* _WHAT YOU NEED TO DO_: Please take the lines from the one holding "miss: some dishes were very well done, some" through the one holding "was awkward. Overall, not" in the data below and copy them exactly.
DATA RECORDS: Begin
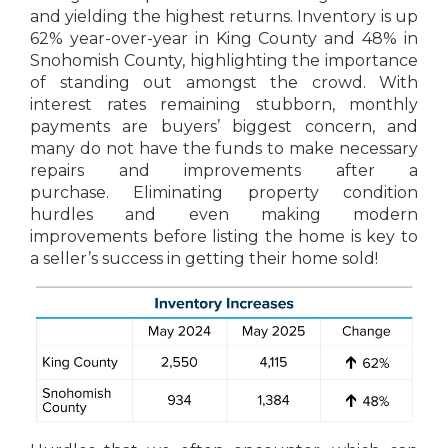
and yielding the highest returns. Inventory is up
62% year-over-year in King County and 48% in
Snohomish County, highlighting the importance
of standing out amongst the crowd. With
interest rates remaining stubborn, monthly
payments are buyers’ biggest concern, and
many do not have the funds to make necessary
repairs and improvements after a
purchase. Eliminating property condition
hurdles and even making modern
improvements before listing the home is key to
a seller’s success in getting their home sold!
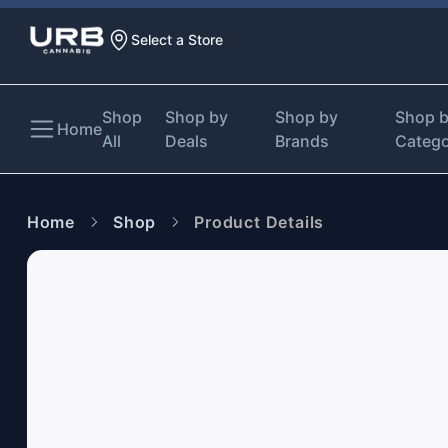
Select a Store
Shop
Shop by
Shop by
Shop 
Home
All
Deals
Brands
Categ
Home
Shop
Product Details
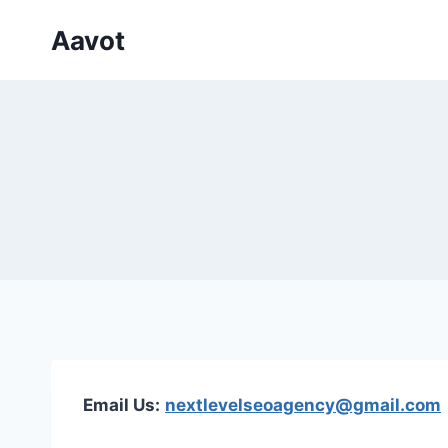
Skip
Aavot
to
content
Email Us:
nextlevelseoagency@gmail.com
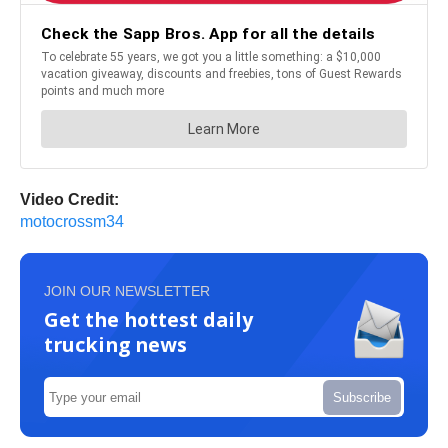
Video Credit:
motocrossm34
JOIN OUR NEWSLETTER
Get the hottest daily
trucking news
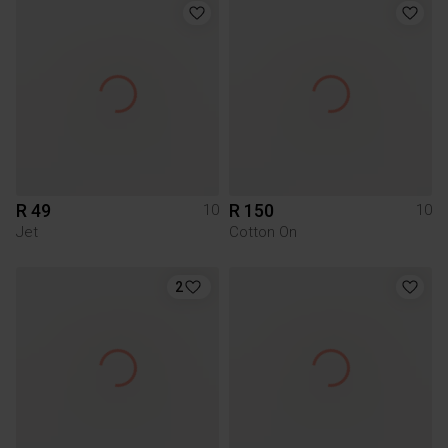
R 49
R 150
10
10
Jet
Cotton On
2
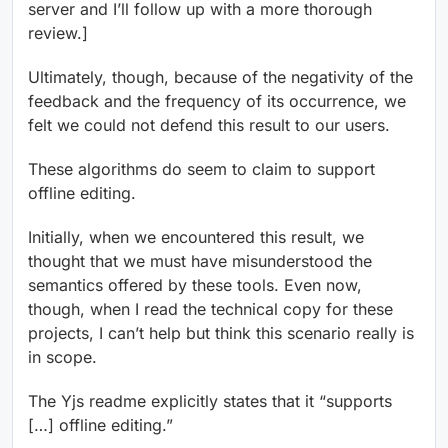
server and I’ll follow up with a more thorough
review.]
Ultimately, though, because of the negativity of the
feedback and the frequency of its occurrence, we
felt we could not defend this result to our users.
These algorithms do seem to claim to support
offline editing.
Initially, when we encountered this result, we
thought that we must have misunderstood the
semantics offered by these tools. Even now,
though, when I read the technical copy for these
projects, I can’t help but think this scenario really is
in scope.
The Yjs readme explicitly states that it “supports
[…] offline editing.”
DATA RECORDS: End
DATA RECORDS: Begin
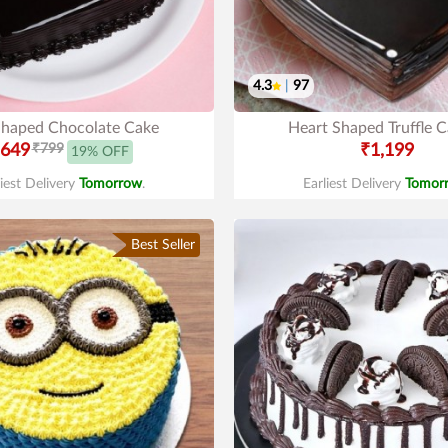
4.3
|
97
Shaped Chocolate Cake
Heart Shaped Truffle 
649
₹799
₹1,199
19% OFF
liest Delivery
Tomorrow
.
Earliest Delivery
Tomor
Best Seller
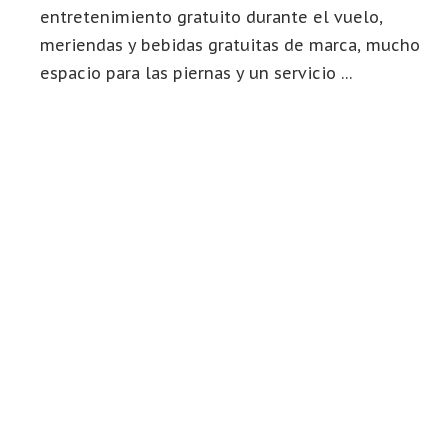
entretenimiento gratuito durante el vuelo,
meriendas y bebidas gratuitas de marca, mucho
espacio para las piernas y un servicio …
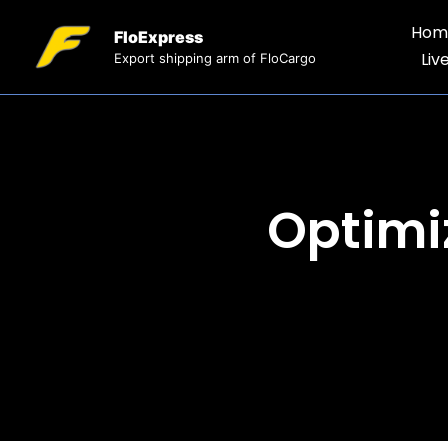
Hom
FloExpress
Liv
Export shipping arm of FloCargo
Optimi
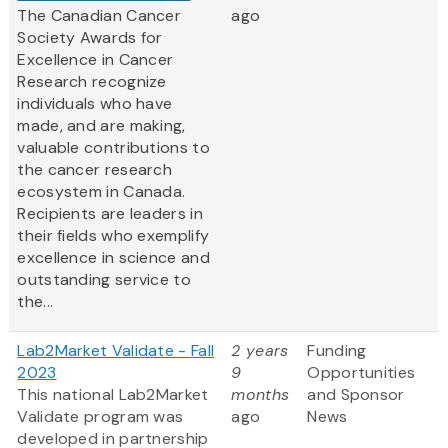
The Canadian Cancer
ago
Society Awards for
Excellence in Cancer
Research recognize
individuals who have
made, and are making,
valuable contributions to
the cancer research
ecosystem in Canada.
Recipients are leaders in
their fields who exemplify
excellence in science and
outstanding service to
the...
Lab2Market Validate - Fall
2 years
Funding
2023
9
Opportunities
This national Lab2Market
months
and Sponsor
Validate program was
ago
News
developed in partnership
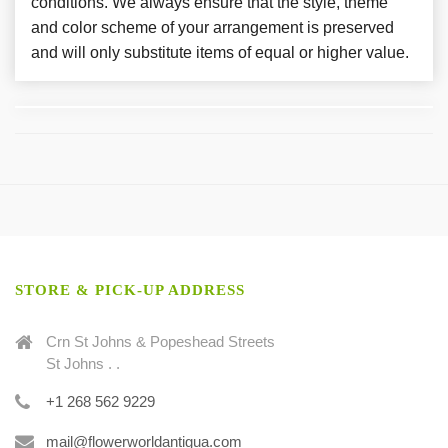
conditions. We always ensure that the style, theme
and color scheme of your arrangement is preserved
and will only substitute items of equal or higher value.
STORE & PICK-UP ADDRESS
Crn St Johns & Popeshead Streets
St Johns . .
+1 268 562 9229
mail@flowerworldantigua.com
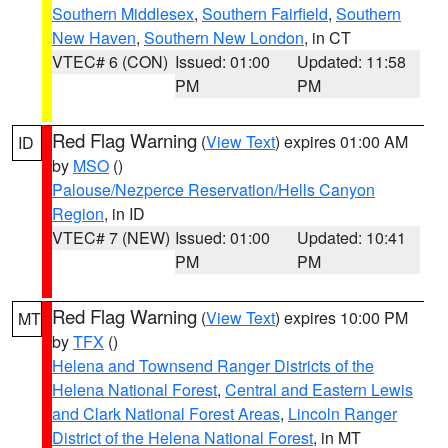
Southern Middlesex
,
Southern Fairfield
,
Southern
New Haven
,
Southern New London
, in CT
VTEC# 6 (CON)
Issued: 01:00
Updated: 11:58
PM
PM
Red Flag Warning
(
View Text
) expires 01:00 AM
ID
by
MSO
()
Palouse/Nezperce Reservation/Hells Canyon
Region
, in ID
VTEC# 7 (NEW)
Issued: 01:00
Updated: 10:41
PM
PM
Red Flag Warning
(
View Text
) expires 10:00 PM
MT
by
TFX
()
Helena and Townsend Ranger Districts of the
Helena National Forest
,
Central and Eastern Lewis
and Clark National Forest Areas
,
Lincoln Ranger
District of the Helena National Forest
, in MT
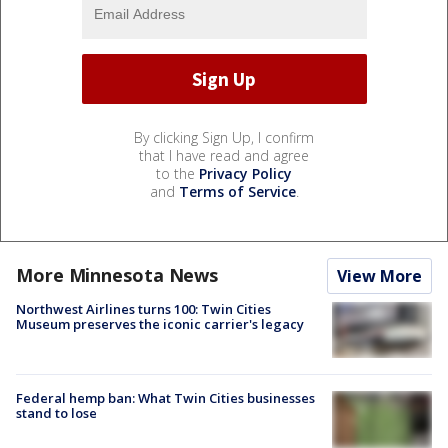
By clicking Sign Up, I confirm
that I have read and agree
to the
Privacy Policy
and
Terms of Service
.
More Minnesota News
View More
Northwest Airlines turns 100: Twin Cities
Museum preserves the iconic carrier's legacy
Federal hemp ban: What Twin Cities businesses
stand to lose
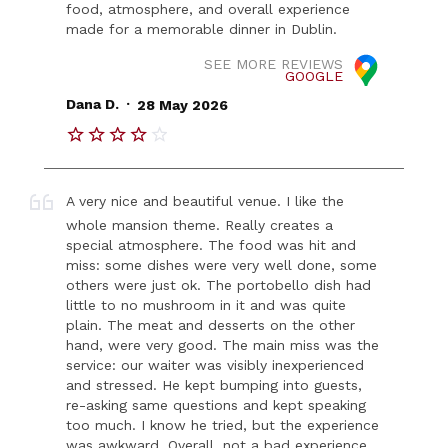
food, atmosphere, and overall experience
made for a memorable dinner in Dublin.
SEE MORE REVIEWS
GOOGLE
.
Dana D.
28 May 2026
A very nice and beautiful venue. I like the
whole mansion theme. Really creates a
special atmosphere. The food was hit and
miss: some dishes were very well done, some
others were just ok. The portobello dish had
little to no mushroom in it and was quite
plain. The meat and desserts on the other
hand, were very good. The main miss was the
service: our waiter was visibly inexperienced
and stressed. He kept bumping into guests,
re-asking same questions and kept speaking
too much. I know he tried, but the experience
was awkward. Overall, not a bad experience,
DATA RECORDS: End
* _RESPONSE TO THIS EXERCISE_:
miss: some dishes were very well done, some
others were just ok. The portobello dish had
little to no mushroom in it and was quite
plain. The meat and desserts on the other
hand, were very good. The main miss was the
service: our waiter was visibly inexperienced
and stressed. He kept bumping into guests,
re-asking same questions and kept speaking
too much. I know he tried, but the experience
was awkward. Overall, not a bad experience,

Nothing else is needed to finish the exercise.